EXERCISE DESCRIPTION
Within the listing below, please show every line carrying the string "assault".
____________
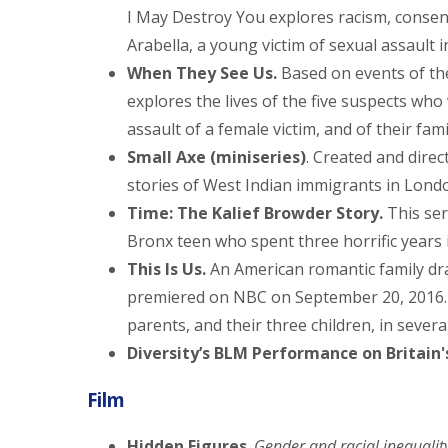
I May Destroy You explores racism, consen
Arabella, a young victim of sexual assault 
When They See Us.
Based on events of the
explores the lives of the five suspects wh
assault of a female victim, and of their fami
Small Axe (miniseries)
. Created and dire
stories of West Indian immigrants in Lond
Time: The Kalief Browder Story.
This ser
Bronx teen who spent three horrific years in
This Is Us.
An American romantic family dr
premiered on NBC on September 20, 2016. T
parents, and their three children, in severa
Diversity’s BLM Performance on Britain'
Film
Hidden Figures
.
Gender and racial inequalit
____________
TASK RESULT
Arabella, a young victim of sexual assault 
assault of a female victim, and of their fami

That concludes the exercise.